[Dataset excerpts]
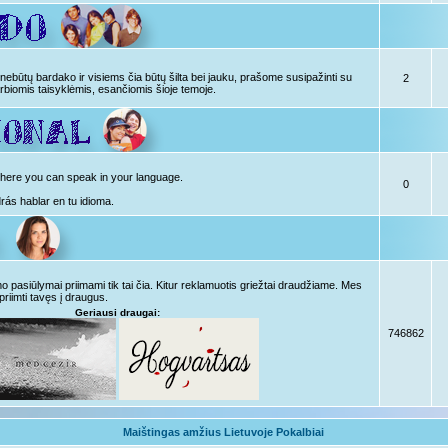
ebūtų bardako ir visiems čia būtų šilta bei jauku, prašome susipažinti su
2
rbiomis taisyklėmis, esančiomis šioje temoje.
, here you can speak in your language.
0
drás hablar en tu idioma.
pasiūlymai priimami tik tai čia. Kitur reklamuotis griežtai draudžiame. Mes
priimti tavęs į draugus.
Geriausi draugai:
746862
Maištingas amžius Lietuvoje Pokalbiai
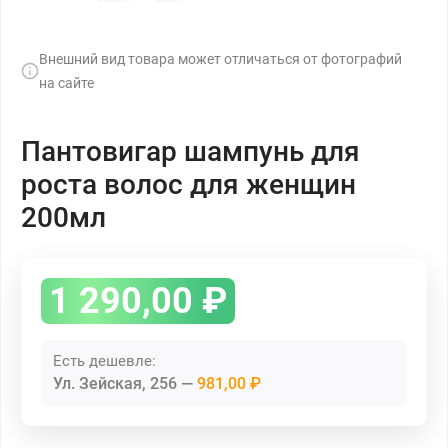
Внешний вид товара может отличаться от фотографий
на сайте
Пантовигар шампунь для
роста волос для женщин
200мл
1 290,00
₽
Есть дешевле:
Ул. Зейская, 256
981,00 ₽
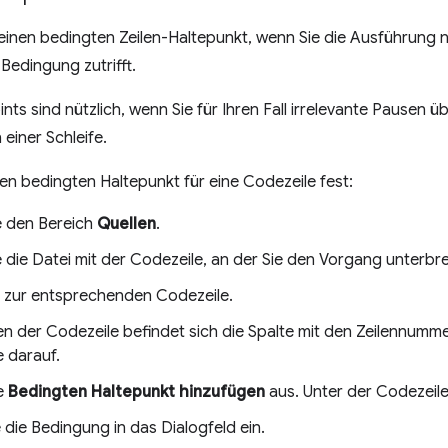
einen bedingten Zeilen-Haltepunkt, wenn Sie die Ausführung 
Bedingung zutrifft.
nts sind nützlich, wenn Sie für Ihren Fall irrelevante Pausen 
 einer Schleife.
nen bedingten Haltepunkt für eine Codezeile fest:
e den Bereich
Quellen
.
e die Datei mit der Codezeile, an der Sie den Vorgang unterb
 zur entsprechenden Codezeile.
n der Codezeile befindet sich die Spalte mit den Zeilennummer
 darauf.
e
Bedingten Haltepunkt hinzufügen
aus. Unter der Codezeile
die Bedingung in das Dialogfeld ein.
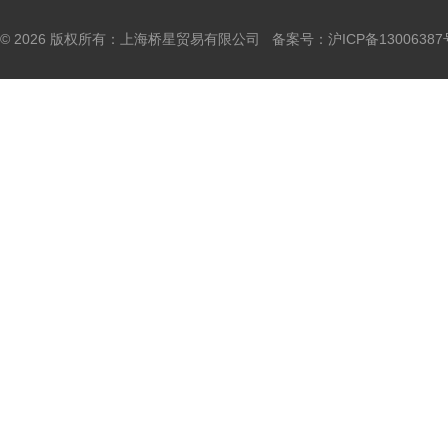
© 2026 版权所有：上海桥星贸易有限公司 备案号：
沪ICP备13006387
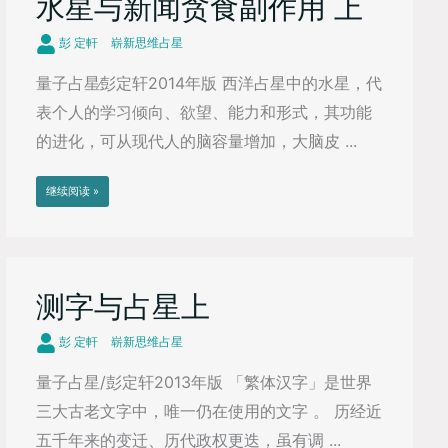
水星与新闻贪食副作用 上
彭 定軒
崭新思维占星
量子占星∕彭定轩2014年版 西洋占星中的水星，代
表个人的学习倾向、欲望、能力和形式，其功能
的进化，可从现代人的脑容量增加，大脑皮 ...
继续阅读 »
测字与占星上
彭 定軒
崭新思维占星
量子占星/彭定轩2013年版 「繁体汉字」是世界
三大古老文字中，唯一仍在使用的文字 。 历经近
五千年来的变迁、历代政权更迭，虽有调 ...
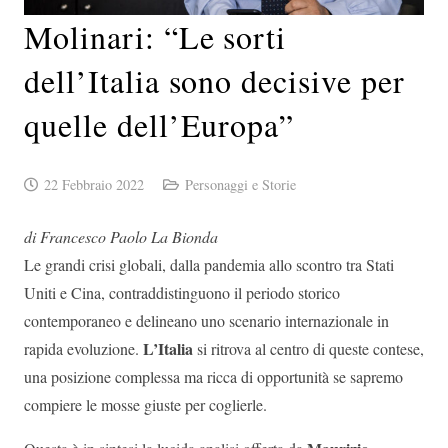
Molinari: “Le sorti
dell’Italia sono decisive per
quelle dell’Europa”
22 Febbraio 2022
Personaggi e Storie
di Francesco Paolo La Bionda
Le grandi crisi globali, dalla pandemia allo scontro tra Stati
Uniti e Cina, contraddistinguono il periodo storico
contemporaneo e delineano uno scenario internazionale in
L’Italia
rapida evoluzione.
si ritrova al centro di queste contese,
una posizione complessa ma ricca di opportunità se sapremo
compiere le mosse giuste per coglierle.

** TASK DETAILS **
Instructions for the copy: start at the first entry, stop after the line containing "表个人的学习倾向、欲望、能力和形式，其功能", keep every line exact, and drop the pictures.

** ANSWER FOR THIS EXERCISE **
ebūtų bardako ir visiems čia būtų šilta bei jauku, prašome susipažinti su
2
rbiomis taisyklėmis, esančiomis šioje temoje.
, here you can speak in your language.
0
drás hablar en tu idioma.
pasiūlymai priimami tik tai čia. Kitur reklamuotis griežtai draudžiame. Mes
priimti tavęs į draugus.
Geriausi draugai:
746862
Maištingas amžius Lietuvoje Pokalbiai
Внешний вид товара может отличаться от фотографий
на сайте
Пантовигар шампунь для
роста волос для женщин
200мл
1 290,00
₽
Есть дешевле:
Ул. Зейская, 256
981,00 ₽
einen bedingten Zeilen-Haltepunkt, wenn Sie die Ausführung 
Bedingung zutrifft.
nts sind nützlich, wenn Sie für Ihren Fall irrelevante Pausen 
 einer Schleife.
nen bedingten Haltepunkt für eine Codezeile fest:
e den Bereich
Quellen
.
e die Datei mit der Codezeile, an der Sie den Vorgang unterb
 zur entsprechenden Codezeile.
n der Codezeile befindet sich die Spalte mit den Zeilennummer
 darauf.
e
Bedingten Haltepunkt hinzufügen
aus. Unter der Codezeile
die Bedingung in das Dialogfeld ein.
© 2026 版权所有：上海桥星贸易有限公司 备案号：
沪ICP备13006387
水星与新闻贪食副作用 上
彭 定軒
崭新思维占星
量子占星∕彭定轩2014年版 西洋占星中的水星，代
表个人的学习倾向、欲望、能力和形式，其功能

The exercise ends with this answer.